Tuesday, November 12, 2013 - 4:15pm to 5:15pm
3:45pm in 32-G449 (Patil/Kiva)
Paul Valiant, Brown University

The amount of data being routinely processed by computers is exploding, and this puts a new demand on the algorithms community: do our algorithms make efficient use of their data? Many familiar problems can be reexamined in this light to yield significant and practical improvements. A small asymptotic algorithmic improvement, from needing terabytes of data to merely gigabytes, effectively cut costs by a factor of a thousand in a data-driven world.
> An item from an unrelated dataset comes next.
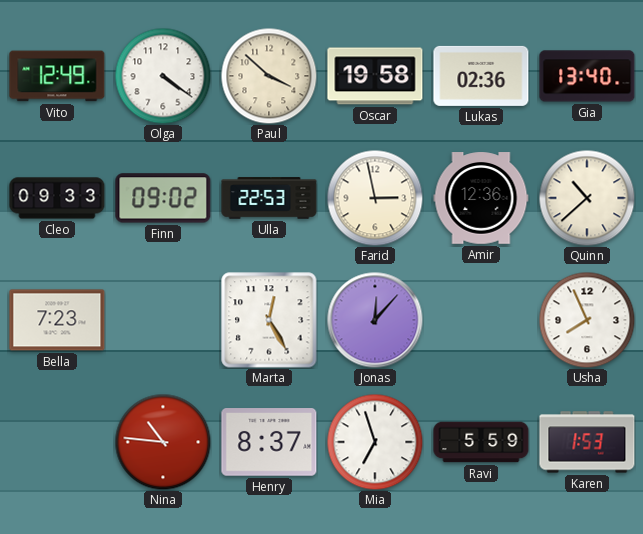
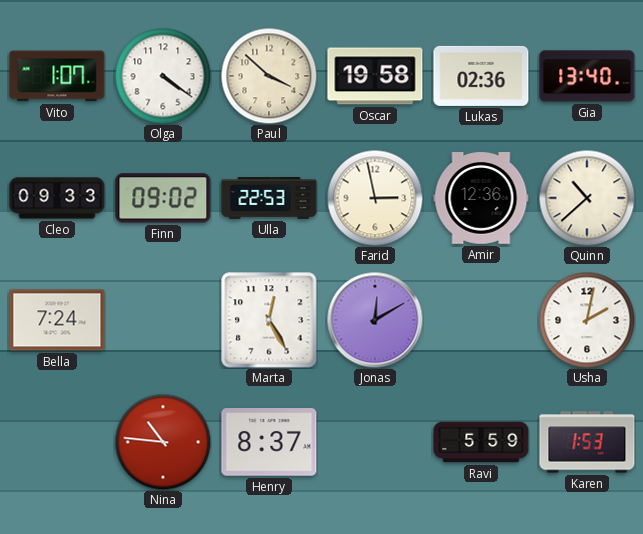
Vito: 12:49 -> 1:07
Bella: 7:23 -> 7:24
Jonas: 12:07 -> 12:10
Usha: 7:56 -> 2:02
Mia: 6:57 -> none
In this talk we consider a fundamental hypothesis testing problem: given data from a probability distribution, was it drawn from a known distribution P, or from a distribution far from P? Our analysis reveals several distinct features that previous algorithms failed to take advantage of, and culminates by showing that these are essentially all the possible features an algorithm could take advantage of. Namely, we introduce what we call an "instance-by-instance optimal" algorithm and show that our algorithm, when testing against an input distribution P, performs within constant factors of the best possible performance of the best possible algorithm customized for P.

Our analyses introduces a new way of using linear programming duality to automatically analyze a broad class of inequalities that generalizes Cauchy-Schwarz, Holder's inequality, and the monotonicity of Lp norms.

Joint work with Gregory Valiant